Uno spettro si aggira per l’Europa. Il già nocivo governo italiano ha inserito tra le priorità del semestre europeo la responsabilità sociale delle imprese. Si tratta di materia complessa e dalle molte sfaccettature, che negli ultimi anni ha mobilitato già Onu (con l’insoddisfacente Global Compact) e Commissione europea, che ha prodotto sul tema un poco migliore Libro verde.
Il punto è che i nostri pataccari della politica - Maroni in testa - spacciano per azione culturale l’ennesimo tentativo di liberare i capitali dai controlli di governi e sindacati. Concedendo alle imprese - meglio se multinazionali - di scegliere come e su cosa darsi delle regole (che non si provi a parlare di vincoli). Al modesto prezzo di un po’ di beneficenza.
Proliferano così i convegni su etica ed economia, finanza etica, impresa sociale ecc. promossi da gatti e volpi varie del business: dalla finanza assetata di rifarsi un’immagine (con Banca Intesa, tra le prime banche armate italiane, in prima linea), a Confindustria e Assolombarda, dal Sole24Ore al suo surrogato nonprofit Vita.
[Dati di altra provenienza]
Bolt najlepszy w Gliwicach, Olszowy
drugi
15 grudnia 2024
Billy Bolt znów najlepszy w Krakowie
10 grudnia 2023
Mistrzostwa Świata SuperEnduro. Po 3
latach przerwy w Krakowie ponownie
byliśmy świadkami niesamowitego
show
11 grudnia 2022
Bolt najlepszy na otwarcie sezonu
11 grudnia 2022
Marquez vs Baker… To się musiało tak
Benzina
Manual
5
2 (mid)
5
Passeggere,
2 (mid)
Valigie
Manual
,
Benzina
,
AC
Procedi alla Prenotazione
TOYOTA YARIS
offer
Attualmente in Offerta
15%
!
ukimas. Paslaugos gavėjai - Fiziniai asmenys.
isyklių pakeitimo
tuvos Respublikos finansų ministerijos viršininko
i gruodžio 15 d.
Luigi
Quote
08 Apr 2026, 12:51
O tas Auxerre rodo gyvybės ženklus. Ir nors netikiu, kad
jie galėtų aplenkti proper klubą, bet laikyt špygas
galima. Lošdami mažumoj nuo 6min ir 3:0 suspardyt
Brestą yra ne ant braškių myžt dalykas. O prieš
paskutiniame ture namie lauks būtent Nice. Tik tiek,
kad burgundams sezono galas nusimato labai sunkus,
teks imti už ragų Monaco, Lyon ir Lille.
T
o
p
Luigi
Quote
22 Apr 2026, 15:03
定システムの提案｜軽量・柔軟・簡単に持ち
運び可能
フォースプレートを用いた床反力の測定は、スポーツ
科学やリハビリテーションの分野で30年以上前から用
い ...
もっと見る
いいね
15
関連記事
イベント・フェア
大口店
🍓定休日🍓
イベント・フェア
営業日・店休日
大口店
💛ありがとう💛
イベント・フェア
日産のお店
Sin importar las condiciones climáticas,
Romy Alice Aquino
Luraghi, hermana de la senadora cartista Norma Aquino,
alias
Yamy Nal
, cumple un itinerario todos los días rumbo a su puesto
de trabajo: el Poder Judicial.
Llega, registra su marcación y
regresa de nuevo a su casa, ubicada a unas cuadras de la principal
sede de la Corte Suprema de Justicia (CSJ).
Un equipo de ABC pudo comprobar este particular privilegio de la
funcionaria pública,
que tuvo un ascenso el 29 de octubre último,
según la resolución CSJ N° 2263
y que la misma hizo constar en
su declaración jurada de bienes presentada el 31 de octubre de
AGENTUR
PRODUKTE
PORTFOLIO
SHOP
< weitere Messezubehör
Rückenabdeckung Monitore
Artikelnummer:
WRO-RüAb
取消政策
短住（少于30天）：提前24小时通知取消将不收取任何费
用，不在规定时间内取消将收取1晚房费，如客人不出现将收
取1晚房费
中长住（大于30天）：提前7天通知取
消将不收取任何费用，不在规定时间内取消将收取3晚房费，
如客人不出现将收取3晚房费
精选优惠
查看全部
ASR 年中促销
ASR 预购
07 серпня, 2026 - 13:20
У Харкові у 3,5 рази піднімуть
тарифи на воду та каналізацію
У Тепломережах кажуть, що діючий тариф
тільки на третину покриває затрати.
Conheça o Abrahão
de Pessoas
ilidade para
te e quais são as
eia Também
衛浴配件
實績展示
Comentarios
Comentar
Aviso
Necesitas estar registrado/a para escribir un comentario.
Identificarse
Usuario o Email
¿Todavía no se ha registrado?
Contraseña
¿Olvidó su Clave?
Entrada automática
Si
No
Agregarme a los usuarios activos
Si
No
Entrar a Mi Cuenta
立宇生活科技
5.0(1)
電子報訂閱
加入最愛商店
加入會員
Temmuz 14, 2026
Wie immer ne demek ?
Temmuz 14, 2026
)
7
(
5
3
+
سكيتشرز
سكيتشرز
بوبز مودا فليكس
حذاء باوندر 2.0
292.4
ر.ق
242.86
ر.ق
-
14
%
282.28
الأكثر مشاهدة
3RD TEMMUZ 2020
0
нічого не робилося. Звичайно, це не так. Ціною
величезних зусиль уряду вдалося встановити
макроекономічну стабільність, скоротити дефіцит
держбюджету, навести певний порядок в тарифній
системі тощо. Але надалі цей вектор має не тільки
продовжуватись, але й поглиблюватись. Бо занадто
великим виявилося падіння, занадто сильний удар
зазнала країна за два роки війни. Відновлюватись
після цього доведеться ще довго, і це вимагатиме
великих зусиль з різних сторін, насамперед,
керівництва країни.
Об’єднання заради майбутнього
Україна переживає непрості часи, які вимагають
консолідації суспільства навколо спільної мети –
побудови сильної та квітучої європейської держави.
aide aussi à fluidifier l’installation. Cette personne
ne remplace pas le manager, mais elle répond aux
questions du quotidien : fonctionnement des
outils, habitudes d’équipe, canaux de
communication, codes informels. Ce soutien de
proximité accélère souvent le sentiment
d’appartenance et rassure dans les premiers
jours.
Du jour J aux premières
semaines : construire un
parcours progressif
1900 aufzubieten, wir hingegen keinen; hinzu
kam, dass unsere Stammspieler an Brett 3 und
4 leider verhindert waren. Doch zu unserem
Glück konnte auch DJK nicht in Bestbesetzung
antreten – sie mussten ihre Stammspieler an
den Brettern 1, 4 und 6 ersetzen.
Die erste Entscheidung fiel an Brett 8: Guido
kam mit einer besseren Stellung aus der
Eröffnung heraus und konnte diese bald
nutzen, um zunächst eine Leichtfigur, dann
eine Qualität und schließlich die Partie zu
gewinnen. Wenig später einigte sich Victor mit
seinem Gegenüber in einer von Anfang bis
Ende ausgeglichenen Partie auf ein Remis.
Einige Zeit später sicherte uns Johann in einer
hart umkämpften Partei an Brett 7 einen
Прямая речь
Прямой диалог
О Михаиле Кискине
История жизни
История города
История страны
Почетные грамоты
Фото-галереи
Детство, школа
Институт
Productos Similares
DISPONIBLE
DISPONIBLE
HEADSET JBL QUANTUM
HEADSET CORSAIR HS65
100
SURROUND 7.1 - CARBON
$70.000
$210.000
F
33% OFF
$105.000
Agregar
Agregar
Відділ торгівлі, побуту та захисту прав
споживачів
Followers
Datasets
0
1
Ancora una volta, dunque, la sfida per il terzo settore sano è quella di distinguersi per messaggio culturale e pratiche concrete. Di questo si è parlato all’incontro della campagna Meno beneficenza più diritti, tenutosi il 9 luglio a Roma. E anche di questo si parlerà a Bagnoli nella tre giorni L’impresa di un’economia diversa (5-7 settembre, www.sbilanciamoci.org).